Log Detective analysis is coming to Packit.
Starting this month, Log Detective will provide an analysis of failed Koji builds in the Packit service.
Packit will keep on doing what it’s good at, integrating upstream projects with downstream distributions.
Only now, it will have Log Detective to explain package build failures.
In Copr, the user can already request a Log Detective analysis by clicking on the “Ask AI” button.

In Packit, a build failure triggers a request for analysis automatically and presents the result in the dashboard, when it is ready.

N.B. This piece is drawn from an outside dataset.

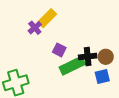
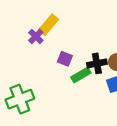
green rectangle: (72, 66) -> (81, 75), size x0.7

The analysis does not require any additional setup. It is not necessary to choose which logs to send or to tune a prompt. Our service handles everything for you.
Log parsing and analysis derivation
Starting with version 4.0, the Log Detective works as an agent written in the BeeAI Framework.
The agent receives all logs and other build artifacts, as a part of the analysis request. Log Detective then uses a variety of tools, mostly based around the Drain template mining algorithm, to extract potentially useful snippets from the files. These snippets represent only a small fraction of the original log file size.
By extracting and using snippets, instead of entire original logs, we save tokens and limit the time needed for the analysis to finish. We also limit the amount of useless information in the model context.
This approach allows us to use even relatively small models and still get good results.
Communication architecture
Packit service handles failed Koji builds in the same way as before.
However, Packit now also requests an analysis of a failed build by sending a request to the Log Detective
interface server. The interface server, designed as a lightweight containerized service, handles all communication between the Log Detective and Packit services.
Packit sends a request for analysis to the Log Detective server. When the results are ready, the interface server posts them on the Fedora Messaging bus where Packit collects them.
Result presentation
An analysis from Log Detective consists of a statement of what, if anything, went wrong during the package build, and optionally, a suggestion of a solution. In the current configuration, Log Detective does not use sources other than build logs for the analysis.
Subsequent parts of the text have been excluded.